Adoption seemed to require giving up more – not only my genetics but my biological urge as a woman to grow a life inside of me. I desperately wanted to do what I believed women’s bodies are created to do: become pregnant and bear children. The IVF process was likely to be a lot quicker than the potentially years-long wait for a child through adoption.
But as time went on and cycle after cycle ended in failure, wasn’t it time to give up? What were we doing this for? We had spent so much time, energy and money on cycling. We had grown apart from our friends who had had kids. I was an emotional wreck who couldn’t stand any reminders of babies or children – and those reminders were everywhere. Clearly, something was wrong with my body that it couldn’t sustain a pregnancy. But all the losses were different; because they didn’t fit a pattern, no doctor could say what was ultimately causing them.
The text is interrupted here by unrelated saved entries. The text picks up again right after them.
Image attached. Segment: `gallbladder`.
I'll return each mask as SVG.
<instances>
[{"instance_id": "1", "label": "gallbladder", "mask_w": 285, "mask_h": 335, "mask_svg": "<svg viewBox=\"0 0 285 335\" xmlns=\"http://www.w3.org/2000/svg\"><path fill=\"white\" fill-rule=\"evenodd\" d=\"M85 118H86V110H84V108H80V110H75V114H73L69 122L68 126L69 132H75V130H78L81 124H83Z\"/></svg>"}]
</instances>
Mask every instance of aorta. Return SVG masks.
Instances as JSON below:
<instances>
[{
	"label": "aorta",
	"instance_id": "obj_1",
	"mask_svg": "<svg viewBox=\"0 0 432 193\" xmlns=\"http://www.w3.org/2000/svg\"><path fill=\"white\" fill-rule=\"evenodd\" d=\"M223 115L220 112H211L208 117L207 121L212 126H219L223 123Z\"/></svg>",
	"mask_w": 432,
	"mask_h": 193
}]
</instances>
Eventually all our options had been extinguished. I had to decide what I wanted: to be pregnant or to be a mother. We had two frozen embryos which we would use in a “closure cycle” while we pursued adoption. I grieved the likelihood that I would never experience a baby growing inside me, never feel kicks, never give birth.
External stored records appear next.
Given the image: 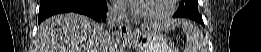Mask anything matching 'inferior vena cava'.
Wrapping results in <instances>:
<instances>
[{
	"label": "inferior vena cava",
	"mask_w": 261,
	"mask_h": 52,
	"mask_svg": "<svg viewBox=\"0 0 261 52\" xmlns=\"http://www.w3.org/2000/svg\"><path fill=\"white\" fill-rule=\"evenodd\" d=\"M125 17H126V9L123 5L114 4L108 7V17H107L108 28L106 30V40L110 42L109 43L110 49H112L113 47L115 48L117 46V43L111 37V31L115 27H119L122 24ZM105 51L108 52V50ZM109 51H113V50H109Z\"/></svg>",
	"instance_id": "inferior-vena-cava-1"
}]
</instances>
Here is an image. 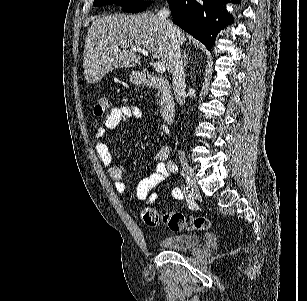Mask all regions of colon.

We pulled out all the stops for our frozen cycle. I went on a gluten and dairy-free diet to help reduce an inflammatory response. I took Prednisone for three months, which puffed me up and made me gain weight, for the same purpose. I took blood thinners. I continued the acupuncture that I had done for the past several years. I saw an immunologist who recommended using the cancer drug Neupogen off-label. My fertility doctor didn’t like it, but at that point I was in a position to insist.
Once again the pregnancy test was positive. But my second hormone “beta” level hardly rose at all, an indication of an early miscarriage. Resigned to the end of my fertility, I emailed the adoption agency we’d chosen to tell them we were on board. I followed up with more blood tests to make sure the levels went down.
But they didn’t. They continued to double. No one could explain why the second test hadn’t risen – a vanishing twin, in which both embryos implant but only one keeps growing, was a possibility. In any case, my ultrasound showed a baby with a heartbeat, and he became our son.
I know I would have been a mom even if I had not been pregnant, but that was a dream I had a very hard time relinquishing. Another woman might have chosen to move on sooner, and I wouldn’t have blamed her. That might have been the smart thing to do, and saved me years of emotional turmoil. But in the midst of everything, it always seemed that if we just fixed this issue, if we just solved that problem, things would work out. And eventually they did, although now I don’t attribute that to anything other than sheer luck.
Some might call me desperate or crazy, and maybe I was. But you can’t see your way out of a maze when you’re in the middle of it.
What was your TTC (trying to conceive) story? Any other infertility or miscarriage survivors out there?